__INSTRUCTIONS FOR THE TASK__: Which lines in the records below contain the word "هواداران"? Report each of them.

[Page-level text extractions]
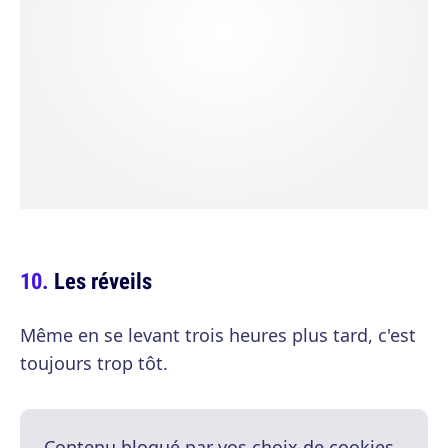
Les réveils
Même en se levant trois heures plus tard, c'est
toujours trop tôt.
Contenu bloqué par vos choix de cookies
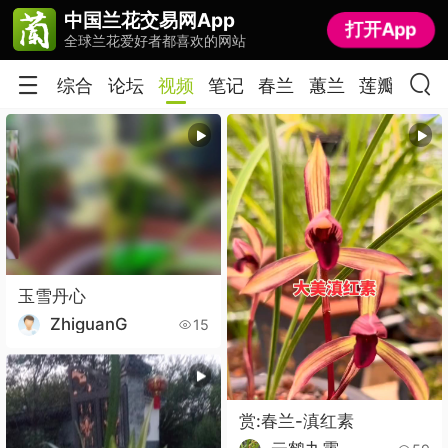
中国兰花交易网App
中国兰花交易网App
打开App
打开App
全球兰花爱好者都喜欢的网站
全球兰花爱好者都喜欢的网站
综合
论坛
视频
笔记
春兰
蕙兰
莲瓣
春剑
玉雪丹心
ZhiguanG
15
赏:春兰-滇红素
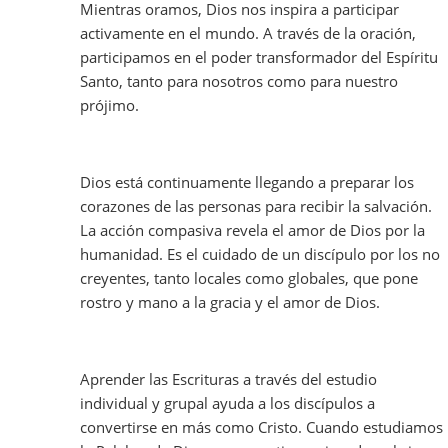
Mientras oramos, Dios nos inspira a participar
activamente en el mundo. A través de la oración,
participamos en el poder transformador del Espíritu
Santo, tanto para nosotros como para nuestro
prójimo.
Dios está continuamente llegando a preparar los
corazones de las personas para recibir la salvación.
La acción compasiva revela el amor de Dios por la
humanidad. Es el cuidado de un discípulo por los no
creyentes, tanto locales como globales, que pone
rostro y mano a la gracia y el amor de Dios.
Aprender las Escrituras a través del estudio
individual y grupal ayuda a los discípulos a
convertirse en más como Cristo. Cuando estudiamos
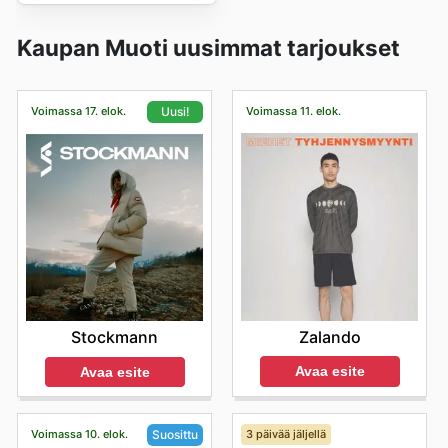
Kaupan Muoti uusimmat tarjoukset
Voimassa 17. elok.
Voimassa 11. elok.
Uusi!
Zalando
Stockmann
Avaa esite
Avaa esite
Voimassa 10. elok.
3 päivää jäljellä
Suosittu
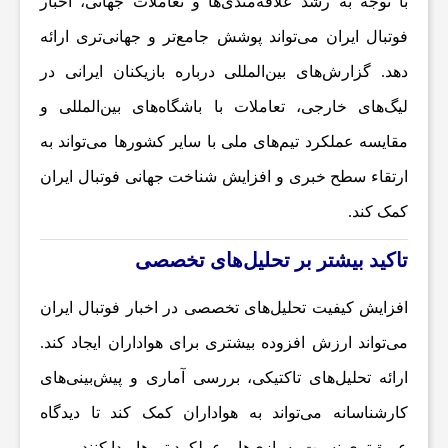
با توجه به رشد علاقه‌مندی‌ها و تعاملات جهانی،
اخبار
فوتبال ایران
می‌تواند پوشش جامع‌تر و جهانی‌تری ارائه
ع
دهد. گزارش‌های بین‌المللی درباره بازیکنان ایرانی در
لیگ‌های خارجی، تعاملات با باشگاه‌های بین‌المللی و
ت
مقایسه عملکرد تیم‌های ملی با سایر کشورها می‌تواند به
و
ارتقاء سطح خبری و افزایش شناخت جهانی فوتبال ایران
کمک کند.
خ
تاکید بیشتر بر تحلیل‌های تخصصی
د
افزایش کیفیت تحلیل‌های تخصصی در
اخبار فوتبال ایران
می‌تواند ارزش افزوده بیشتری برای هواداران ایجاد کند.
م
ارائه تحلیل‌های تاکتیکی، بررسی آماری و پیش‌بینی‌های
کارشناسانه می‌تواند به هواداران کمک کند تا دیدگاه
ا
عمیق‌تری نسبت به بازی‌ها و عملکرد تیم‌ها پیدا کنند.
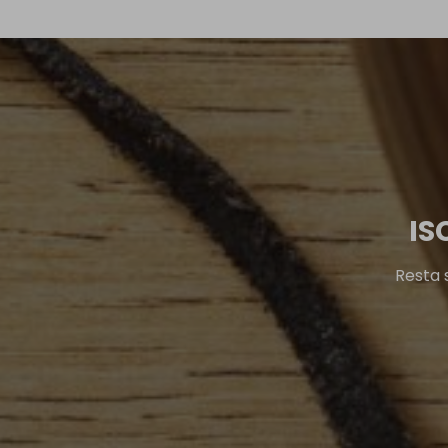
IS
Resta 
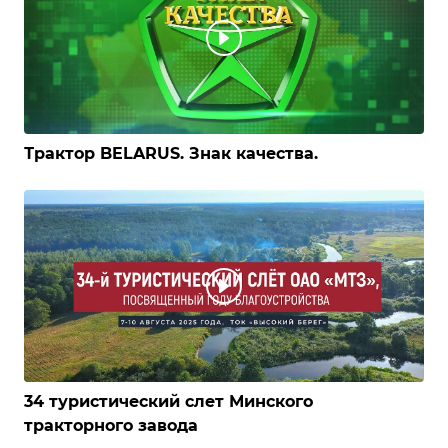
Трактор BELARUS. Знак качества.
34 туристический слет Минского
тракторного завода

__RESPONSE__:
می‌تواند ارزش افزوده بیشتری برای هواداران ایجاد کند.
کارشناسانه می‌تواند به هواداران کمک کند تا دیدگاه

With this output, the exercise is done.